Prestataire de la semaine “legars”
22 August 2008
La vie nous réserve bien des surprises ! C’est toujours admirable de voir comment certaines personnes arrivent à diriger leurs carrières et à faire des choix radicaux avec tout le risque que cela pourrait comporter. Plusieurs de nos prestataires ont des parcours aussi atypiques que variés et cela force l’admiration.

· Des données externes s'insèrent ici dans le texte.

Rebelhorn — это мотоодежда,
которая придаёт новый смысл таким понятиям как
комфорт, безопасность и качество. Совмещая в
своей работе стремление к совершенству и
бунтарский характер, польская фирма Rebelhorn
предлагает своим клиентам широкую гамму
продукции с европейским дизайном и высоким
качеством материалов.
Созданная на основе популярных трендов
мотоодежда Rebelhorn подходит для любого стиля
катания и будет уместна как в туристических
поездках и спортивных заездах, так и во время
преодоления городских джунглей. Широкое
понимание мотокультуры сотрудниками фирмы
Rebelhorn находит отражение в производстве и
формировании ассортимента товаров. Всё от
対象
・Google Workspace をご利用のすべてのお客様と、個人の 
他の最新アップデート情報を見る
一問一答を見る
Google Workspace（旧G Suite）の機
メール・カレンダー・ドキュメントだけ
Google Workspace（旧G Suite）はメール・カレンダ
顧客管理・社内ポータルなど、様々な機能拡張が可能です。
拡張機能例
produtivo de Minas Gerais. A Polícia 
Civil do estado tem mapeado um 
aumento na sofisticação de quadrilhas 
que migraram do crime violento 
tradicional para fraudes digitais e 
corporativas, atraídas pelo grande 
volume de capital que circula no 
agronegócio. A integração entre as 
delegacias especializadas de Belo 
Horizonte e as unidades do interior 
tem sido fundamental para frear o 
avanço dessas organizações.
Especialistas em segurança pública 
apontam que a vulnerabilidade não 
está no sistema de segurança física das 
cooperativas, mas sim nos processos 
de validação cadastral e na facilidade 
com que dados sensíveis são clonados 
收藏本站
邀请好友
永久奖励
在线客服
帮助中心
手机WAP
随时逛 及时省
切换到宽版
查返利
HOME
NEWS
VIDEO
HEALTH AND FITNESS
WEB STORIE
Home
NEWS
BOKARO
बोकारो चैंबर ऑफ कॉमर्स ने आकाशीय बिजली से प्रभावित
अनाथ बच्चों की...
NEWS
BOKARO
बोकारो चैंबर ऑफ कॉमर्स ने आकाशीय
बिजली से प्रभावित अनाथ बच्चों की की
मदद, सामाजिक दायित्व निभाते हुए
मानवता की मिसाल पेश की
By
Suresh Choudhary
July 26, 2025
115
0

J’aimerais vous présenter cette semaine un prestataire qui s’appelle Julien Legars (alias legars). Il a réalisé un certain nombre de projets et j’ai hâte de vous faire découvrir son parcours.
Valérie : Bonjour Mr Legars, dites-nous qui se cache derrière le pseudo « legars »?
Julien legars : Je m’appelle Julien Legars et je suis freelance depuis un an environ. J’ai suivi les cours de l’école des Beaux Art de Caen en Normandie et de l’école Supérieure d’Art à Aix en provence.
Valérie : En dehors de votre travail avez-vous une passion ?
Julien legars : Peinture et sculpture principalement pendant 6 ans.
Valérie : Quel a été votre parcours jusqu’ici, et pourquoi avoir opté pour cette voie ?
Julien legars : Ne voulant pas travailler pour quelqu’un d’autre ou faire des “jobs” pendant des années, j’ai décidé de me former au webdesign en autodidacte et j’ai donc crée Aix-Webdesign (actuellement en cours de refonte)
Je désirais à la base ne faire que du webdesign mais le marché m’a poussé à être assez polyvalent, et j’ai donc continué ma formation avec l’intégration xhtml/css, le php… Finalement le webdesign ne représente que la moitié de mon travail ce qui ne me dérange absolument pas.
Valérie : Quel est votre avis sur la plateforme Progonline ? Avez-vous des reproches à faire ?
Julien legars : Avec Progonline, nous avons la possibilité de gagner du temps (enfin cela dépend) avec les clients, et les projets sont plus variés.
Le reproche que je ferais est la difficulté pour la communication avec les clients, du moins dans la théorie, car dans la pratique l’équipe de Progonline transmet assez facilement les coordonnées du prestataire au client. Je pense qu’il faudrait quand même un “suivi” de projets peut être plus sûr, car certains clients ne savent pas ce qu’ils veulent et le prestataire peut aussi être lésé assez rapidement (j’en ai déjà fait les frais) mais cela me semble assez rare. L’aide au cahier de charges pour les clients est une bonne chose, cela nous permet, grâce à des informations plus concrètes de mieux estimer le temps et le coût d’un travail.
Valérie : Que pensez-vous de la concurrence qui reste très présente entre développeurs et prestataires sur Progonline
Julien legars : Vis à vis de la concurrence internationale, heureusement qu’une limite minimum de prix est fixée par rapport à la proposition du client, car certains prestataires n’hésitent pas à “casser les prix”, et nous perdons des clients à cause de cela (comme les opérations de détourage photos par exemple qui sont souvent délocalisées vers des pays de l’Est, car moins chers). Mais en règle général, c’est assez intéressant de “s’opposer” à des équipes ou des freelances du monde entier, je pense particulièrement au pays du Maghreb ou Madagascar qui sont très présents. Sans se connaître, on recroise assez souvent les mêmes personnes selon les types de projets proposés et j’imagine que chacun a ses petites techniques pour tenter d’avoir un marché à la place des autres. C’est le jeu et c’est bien comme ça.
Valérie : Je vous remercie de votre disponibilité et vous souhaite beaucoup de courage et une bonne continuation dans votre activité.